Dr Verhaak talks to ecancer at the Cancer Research UK Brain Tumour Conference 2018 in London about tumour evolution in brain cancer and the process where a primary tumour evolves to become a more aggressive tumour and becomes a recurrent cancer.

He goes on to discuss the issues in treating and conducting research into this field.

I spoke about tumour evolution, the process where a primary tumour evolves to become a more aggressive tumour and becomes a recurrent cancer. It’s a complex process but essentially think of a cancer as millions of cells; when you treat that cancer with chemotherapy and radiation a lot of those cells will die but the few cells that survive that process are the ones that are more resistant to that treatment and they then fuel the tumour progression.


Why is this so important to look at?


Because if you want to make treatments more effective you need to go after that population of cells that is more resistant at the start. By also trying to attack those cells you might make treatments more effective and give better outcomes to patients.


What have you found so far?


What have we found so far? That it’s a very difficult problem, first of all, but we have increasingly comprehensive technologies in order to be able to study that process. So it starts with the technology.
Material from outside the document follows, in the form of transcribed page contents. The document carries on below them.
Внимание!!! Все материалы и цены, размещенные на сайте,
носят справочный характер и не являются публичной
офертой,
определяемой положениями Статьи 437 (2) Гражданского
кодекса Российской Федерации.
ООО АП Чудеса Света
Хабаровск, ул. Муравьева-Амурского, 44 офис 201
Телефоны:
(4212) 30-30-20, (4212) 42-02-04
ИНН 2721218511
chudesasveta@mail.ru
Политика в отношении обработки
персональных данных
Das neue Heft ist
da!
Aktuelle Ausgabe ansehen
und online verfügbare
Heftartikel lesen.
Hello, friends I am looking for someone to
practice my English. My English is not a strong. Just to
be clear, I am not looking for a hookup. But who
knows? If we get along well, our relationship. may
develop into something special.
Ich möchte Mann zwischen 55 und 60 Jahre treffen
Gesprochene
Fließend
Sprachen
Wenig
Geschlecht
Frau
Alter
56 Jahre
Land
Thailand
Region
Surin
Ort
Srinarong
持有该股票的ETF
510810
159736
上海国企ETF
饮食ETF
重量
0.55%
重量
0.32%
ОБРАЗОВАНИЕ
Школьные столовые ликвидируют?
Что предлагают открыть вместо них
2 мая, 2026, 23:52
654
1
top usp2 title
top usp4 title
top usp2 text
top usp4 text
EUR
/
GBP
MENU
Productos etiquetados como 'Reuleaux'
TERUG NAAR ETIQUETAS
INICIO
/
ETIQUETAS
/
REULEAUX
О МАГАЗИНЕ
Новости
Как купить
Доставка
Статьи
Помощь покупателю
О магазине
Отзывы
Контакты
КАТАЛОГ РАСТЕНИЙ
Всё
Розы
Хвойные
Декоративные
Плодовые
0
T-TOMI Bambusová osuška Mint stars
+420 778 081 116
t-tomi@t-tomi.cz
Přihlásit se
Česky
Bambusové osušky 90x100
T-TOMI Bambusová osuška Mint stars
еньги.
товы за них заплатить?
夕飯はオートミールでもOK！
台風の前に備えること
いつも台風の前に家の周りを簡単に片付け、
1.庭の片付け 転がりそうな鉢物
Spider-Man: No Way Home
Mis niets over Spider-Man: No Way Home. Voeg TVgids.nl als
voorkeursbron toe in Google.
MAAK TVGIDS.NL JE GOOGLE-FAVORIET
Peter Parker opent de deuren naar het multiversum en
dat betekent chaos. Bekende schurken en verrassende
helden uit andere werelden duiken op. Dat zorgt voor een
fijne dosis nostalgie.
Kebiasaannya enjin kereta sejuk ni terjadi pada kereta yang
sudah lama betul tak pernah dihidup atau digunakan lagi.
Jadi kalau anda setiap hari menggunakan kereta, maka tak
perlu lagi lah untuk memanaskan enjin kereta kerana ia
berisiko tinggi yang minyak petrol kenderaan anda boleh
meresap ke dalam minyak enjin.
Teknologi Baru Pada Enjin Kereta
The second part that we need is the right tissue specimens from those cancers and it has also been quite complicated to get those tissues for all kinds of practical and logistic reasons. So we’ve created a network of collaborators in order to get to the number of tissues that we need in order to be able to perform these studies with sufficient statistical power. We’ve made a start, we’ve made an in-way into doing the actual studies.


It’s a little early to say what we’ve found so far. It’s a bit of a no-brainer but it’s complex, that’s what we found. But I also believe that once we are able to finish up our full study, and we hope to get to 1,500 patients in our full study, I think that we will be able to make conclusions that are statistically robust and that it’s just too early now to really find those.
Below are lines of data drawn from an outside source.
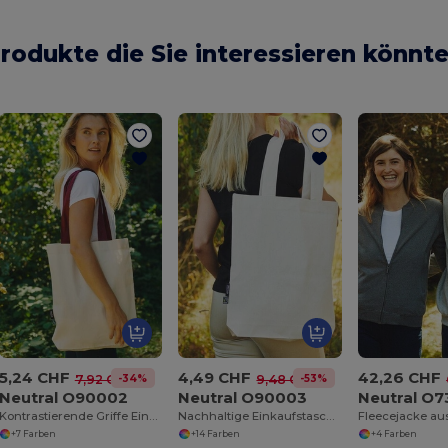
rodukte die Sie interessieren könnt
5,24 CHF
4,49 CHF
42,26 CHF
-34%
-53%
7,92 CHF
9,48 CHF
Neutral O90002
Neutral O90003
Neutral O7
Kontrastierende Griffe Einkaufstasche
Nachhaltige Einkaufstasche aus Bio-Baumwolle
+7 Farben
+14 Farben
+4 Farben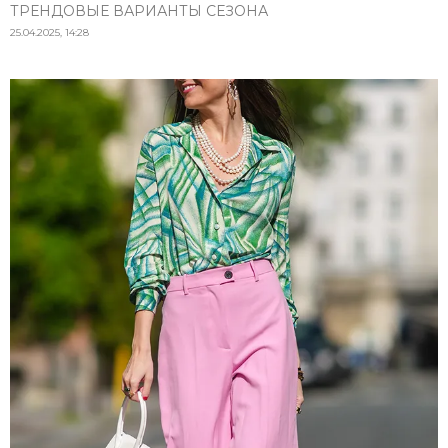
ТРЕНДОВЫЕ ВАРИАНТЫ СЕЗОНА
25.04.2025, 14:28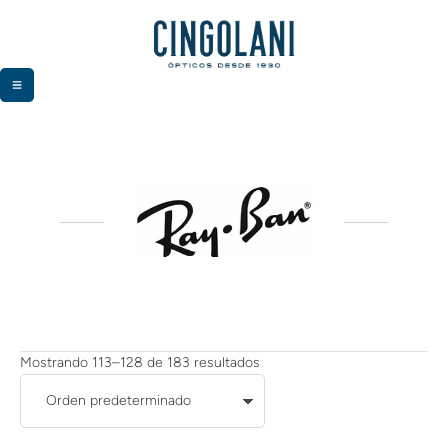
Mostrando 113–128 de 183 resultados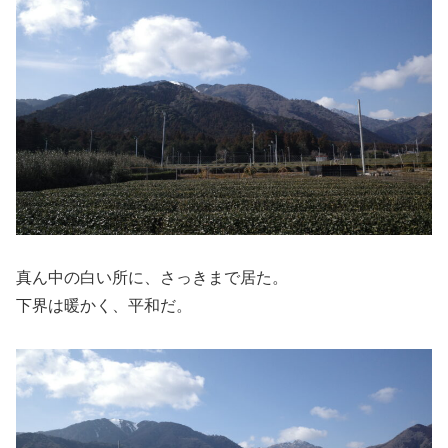
真ん中の白い所に、さっきまで居た。
下界は暖かく、平和だ。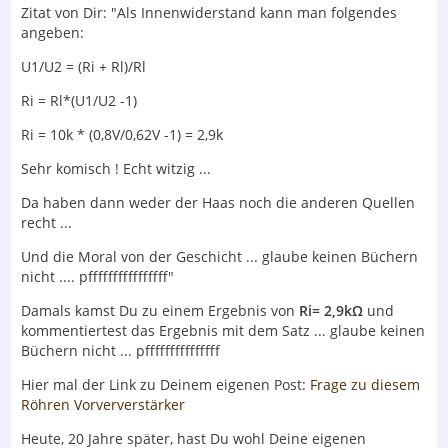
Zitat von Dir: "Als Innenwiderstand kann man folgendes
angeben:
U1/U2 = (Ri + Rl)/Rl
Ri = Rl*(U1/U2 -1)
Ri = 10k * (0,8V/0,62V -1) = 2,9k
Sehr komisch ! Echt witzig ...
Da haben dann weder der Haas noch die anderen Quellen
recht ...
Und die Moral von der Geschicht ... glaube keinen Büchern
nicht .... pffffffffffffffff"
Damals kamst Du zu einem Ergebnis von
Ri= 2,9kΩ
und
kommentiertest das Ergebnis mit dem Satz ... glaube keinen
Büchern nicht ... pfffffffffffffff
Hier mal der Link zu Deinem eigenen Post:
Frage zu diesem
Röhren Vorververstärker
Heute, 20 Jahre später, hast Du wohl Deine eigenen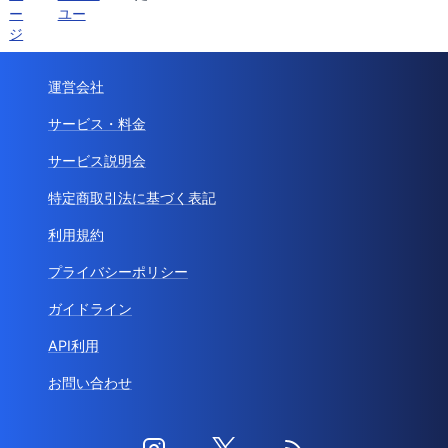
ー
ユー
ジ
運営会社
サービス・料金
サービス説明会
特定商取引法に基づく表記
利用規約
プライバシーポリシー
ガイドライン
API利用
お問い合わせ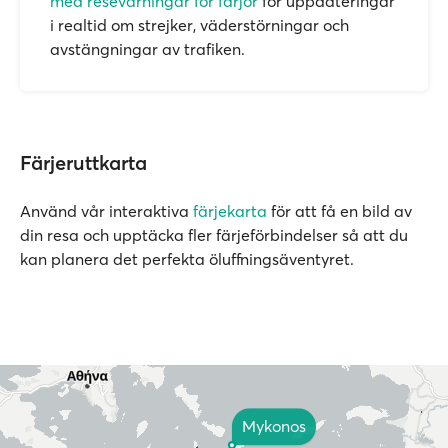
med resevarningar för färjor
för uppdateringar
i realtid om strejker, väderstörningar och
avstängningar av trafiken.
Färjeruttkarta
Använd vår interaktiva
färjekarta
för att få en bild av
din resa och upptäcka fler färjeförbindelser så att du
kan planera det perfekta öluffningsäventyret.
Mykonos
What would be the next step in translating this research into the clinic?


The next step of that would be if we see, for example, a pathway that is enriched after recurrence that might suggest that that pathway plays a particular role in defeating the treatment, if you will. Then you could start to think of preclinical research where you find treatments for that specific pathway and if those are successful preclinically then you can start about rolling those out clinically – via phase I and II and III trials.


Maybe I should also mention that we recently found that extrachromosomal material may play important roles in fuelling that tumour evolution process. So these are small circular DNA elements that only exist in cancer cells and that cause activation and amplification of oncogenes. We believe that those are actually key in this whole process.